T.S. Eliot’s Introduction to Blaise Pascal’s “Pensees”

I thought it worthwhile to include this link to T.S. Eliot’s introduction to an edition of Blaise Pascal’s Pensees.  As the name of this blogsite indicates, I am a great fan of Pascal’s — and T.S. Eliot is, well, T.S. Eliot.

I learned about the introduction from a recent Wall Street Journal review by Joseph Epstein of The Complete Prose of T.S. Eliot; the relevant sentence read, “In his essay on Pascal, for example, [Eliot] remarks that Pascal’s ‘Letters to a Provincial’ are unsurpassed as polemic, ‘not by Demosthenes, or Cicero, or Swift.'”  Epstein is making the point that, “To intelligence Eliot added wide learning and a tone of easy authority that has not been matched in formal criticism since his death.”

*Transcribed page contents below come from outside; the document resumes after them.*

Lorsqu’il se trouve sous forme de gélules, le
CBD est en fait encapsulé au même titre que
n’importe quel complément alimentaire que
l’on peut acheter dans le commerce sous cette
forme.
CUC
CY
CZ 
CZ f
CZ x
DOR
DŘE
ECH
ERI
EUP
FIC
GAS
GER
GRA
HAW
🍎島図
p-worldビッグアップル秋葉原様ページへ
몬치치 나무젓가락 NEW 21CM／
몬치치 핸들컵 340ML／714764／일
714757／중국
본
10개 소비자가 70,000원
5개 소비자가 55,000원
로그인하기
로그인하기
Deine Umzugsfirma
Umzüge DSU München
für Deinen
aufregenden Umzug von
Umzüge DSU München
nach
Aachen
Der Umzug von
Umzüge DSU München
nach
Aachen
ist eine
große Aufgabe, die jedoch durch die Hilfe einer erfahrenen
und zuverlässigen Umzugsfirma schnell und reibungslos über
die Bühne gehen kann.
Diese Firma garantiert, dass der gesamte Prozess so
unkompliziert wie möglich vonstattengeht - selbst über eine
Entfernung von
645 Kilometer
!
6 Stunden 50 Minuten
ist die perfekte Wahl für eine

Eliot’s introduction begins with a biographical sketch of Pascal and, when he turns to the Pensees, declares early on that “it occupies a unique place in the history of French literature and in the history of religious meditation.”  Next, Voltaire’s approach to Christianity is starkly contrasted with Pascal’s, “the process of the mind of the intelligent believer.”  Pascal’s despair, continues Eliot, “was a necessary prelude to, and element in, the joy of faith.”  In discussing Pascal’s Jansenism, Eliot discusses how “freewill or the natural effort and ability of the individual man, and also supernatural grace [emphasis in original], a gift accorded we know not quite how, are both required, in co-operation, for salvation.  Though numerous theologians have set their wits at the problem, it ends in a mystery which we can perceive but not finally decipher.  At least, it is obvious that, like any doctrine, a slight excess or deviation to one side or the other will precipitate a heresy.”

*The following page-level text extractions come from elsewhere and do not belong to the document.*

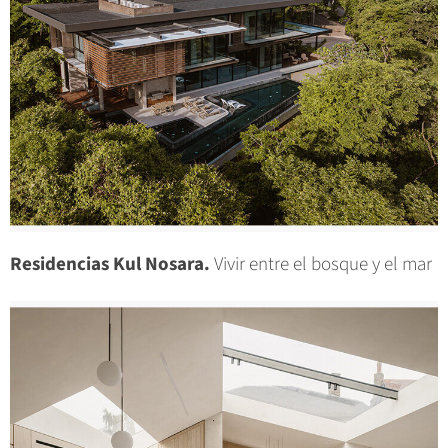
Residencias Kul Nosara.
Vivir entre el bosque y el mar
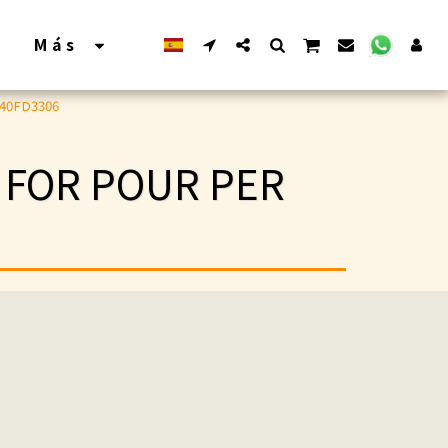
Más
40FD3306
 FOR POUR PER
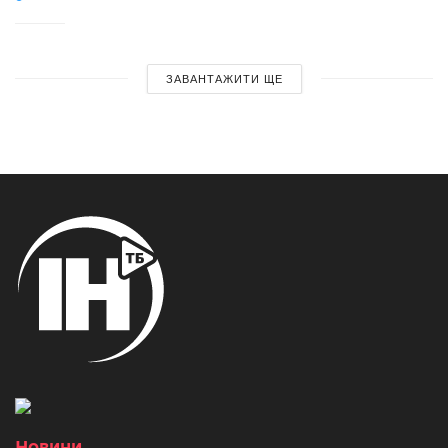
ЗАВАНТАЖИТИ ЩЕ
Новини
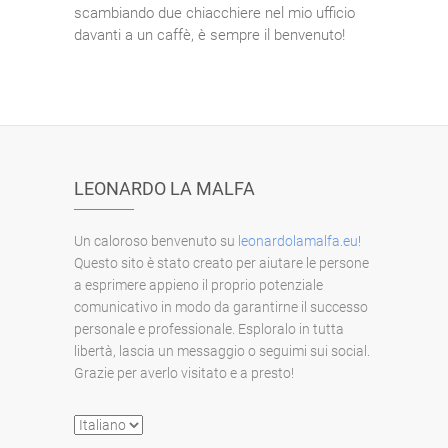
scambiando due chiacchiere nel mio ufficio
davanti a un caffè, è sempre il benvenuto!
LEONARDO LA MALFA
Un caloroso benvenuto su
leonardolamalfa.eu
!
Questo sito è stato creato per aiutare le persone
a esprimere appieno il proprio potenziale
comunicativo in modo da garantirne il successo
personale e professionale. Esploralo in tutta
libertà, lascia un messaggio o seguimi sui social.
Grazie per averlo visitato e a presto!
Scegli
una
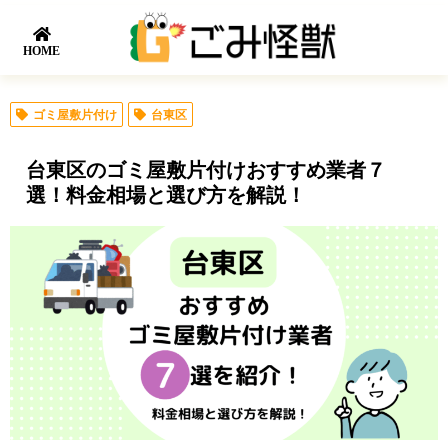
HOME
ゴミ屋敷片付け
台東区
台東区のゴミ屋敷片付けおすすめ業者７
選！料金相場と選び方を解説！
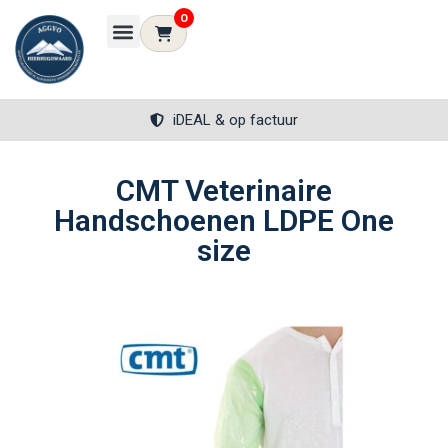
0
iDEAL & op factuur
CMT Veterinaire
Handschoenen LDPE One
size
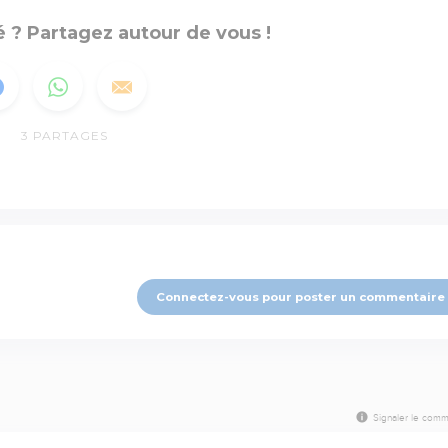
 ? Partagez autour de vous !
3
PARTAGES
Connectez-vous pour poster un commentaire
Signaler le comm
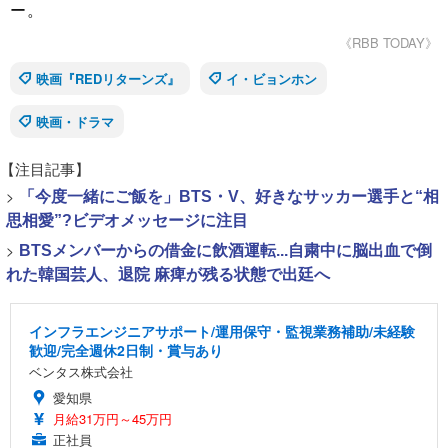
ー。
《RBB TODAY》
映画『REDリターンズ』
イ・ビョンホン
映画・ドラマ
【注目記事】
>
「今度一緒にご飯を」BTS・V、好きなサッカー選手と“相
思相愛”?ビデオメッセージに注目
>
BTSメンバーからの借金に飲酒運転...自粛中に脳出血で倒
れた韓国芸人、退院 麻痺が残る状態で出廷へ
インフラエンジニアサポート/運用保守・監視業務補助/未経験
歓迎/完全週休2日制・賞与あり
ベンタス株式会社
愛知県
月給31万円～45万円
正社員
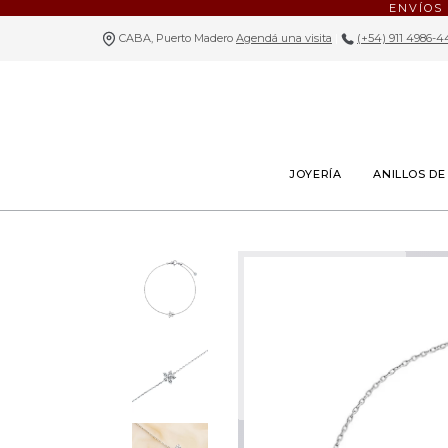
ENVÍOS
CABA, Puerto Madero
Agendá una visita
|
(+54) 911 4986-4
JOYERÍA
ANILLOS D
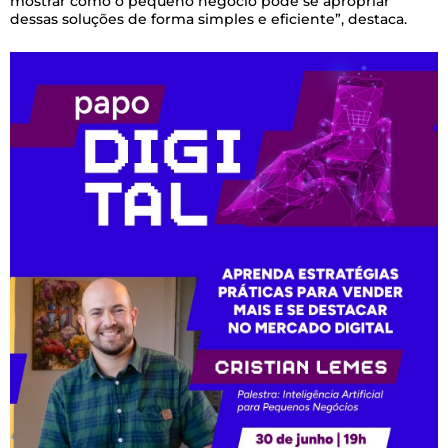
mostrar como o pequeno negócio pode se apropriar
dessas soluções de forma simples e eficiente”, destaca.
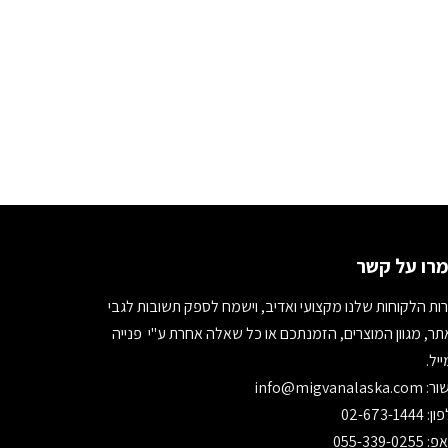
רו על קשר
ות הלקוחות שלנו מקצועי ואדיב, וישמח לספק תשובות לגבי
ר, מגוון המוצרים, הזמנתכם או כל שאלה אחרת ע"י פנייה
יל.
ור:
info@migvanalaska.com
02-673-1444
055-339-0255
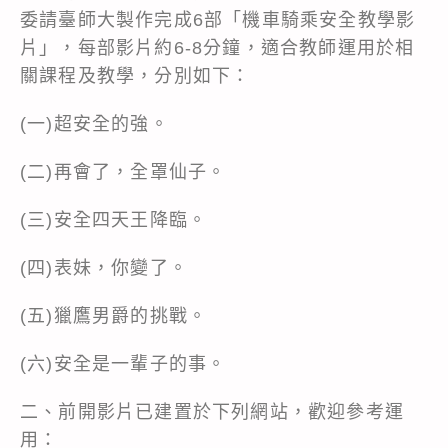
委請臺師大製作完成6部「機車騎乘安全教學影
片」，每部影片約6-8分鐘，適合教師運用於相
關課程及教學，分別如下：
(一)超安全的強。
(二)再會了，全罩仙子。
(三)安全四天王降臨。
(四)表妹，你變了。
(五)獵鷹男爵的挑戰。
(六)安全是一輩子的事。
二、前開影片已建置於下列網站，歡迎參考運
用：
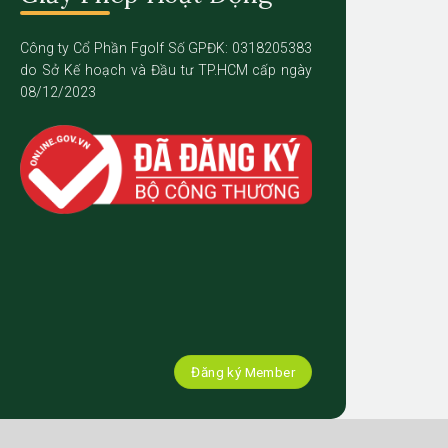
Công ty Cổ Phần Fgolf Số GPĐK: 0318205383
do Sở Kế hoạch và Đầu tư TP.HCM cấp ngày
08/12/2023
Đăng ký Member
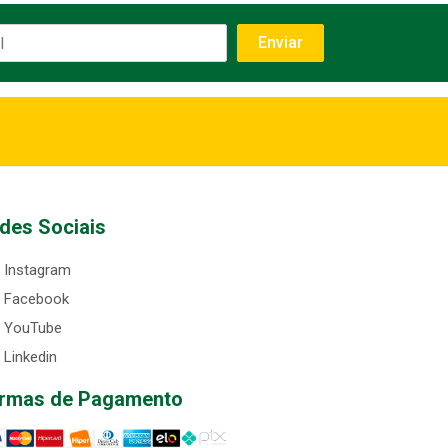
des Sociais
Instagram
Facebook
YouTube
Linkedin
rmas de Pagamento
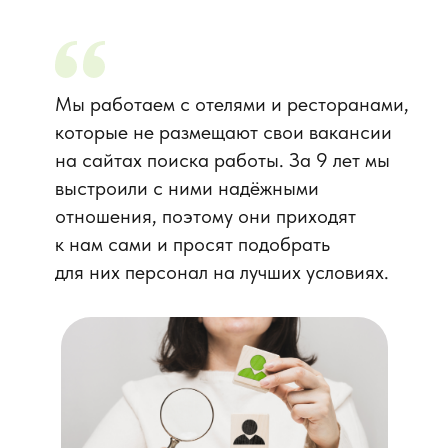
Мы работаем с отелями и ресторанами,
которые не размещают свои вакансии
на сайтах поиска работы. За 9 лет мы
выстроили с ними надёжными
отношения, поэтому они приходят
к нам сами и просят подобрать
для них персонал на лучших условиях.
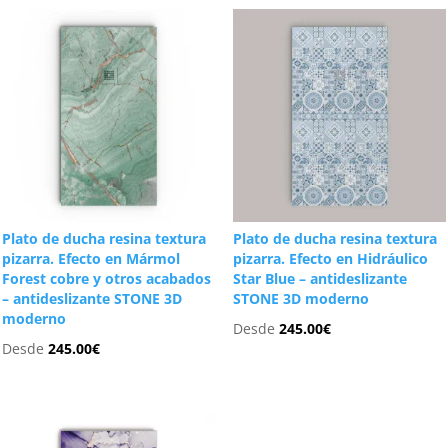
Plato de ducha resina textura
Plato de ducha resina textura
pizarra. Efecto en Mármol
pizarra. Efecto en Hidráulico
Forest cobre y otros acabados
Star Blue – antideslizante
– antideslizante STONE 3D
STONE 3D moderno
moderno
Desde
245.00
€
Desde
245.00
€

I was struck by how frequently Eliot’s prose and turns of phrase reminded me of G.K. Chesterton’s (maybe I shouldn’t have been surprised).  I liked Eliot’s observation that, in the Pensees, “the fragmentariness lies in the expression more than in the thought.”  And, after quoting Pascal’s famous line regarding head and heart, Eliot admonishes those who would use it to put the latter over the former:  “The heart, in Pascal’s terminology, is itself truly rational if it is truly the heart.”

Here’s how Eliot concludes his introduction:

…. And indeed, because of [Pascal’s] unique combination and balance of qualities, I know of no religious writer more pertinent to our time. The great mystics like St. John of the Cross, are primarily for readers with a special determination of purpose; the devotional writers, such as St. François de Sales, are primarily for those who already feel consciously desirous of the love of God; the great theologians are for those interested in theology.  But I can think of no Christian writer, not Newman even, more to be commended than Pascal to those who doubt, but who have the mind to conceive, and the sensibility to feel, the disorder, the futility, the meaninglessness, the mystery of life and suffering, and who can only find peace through a satisfaction of the whole being.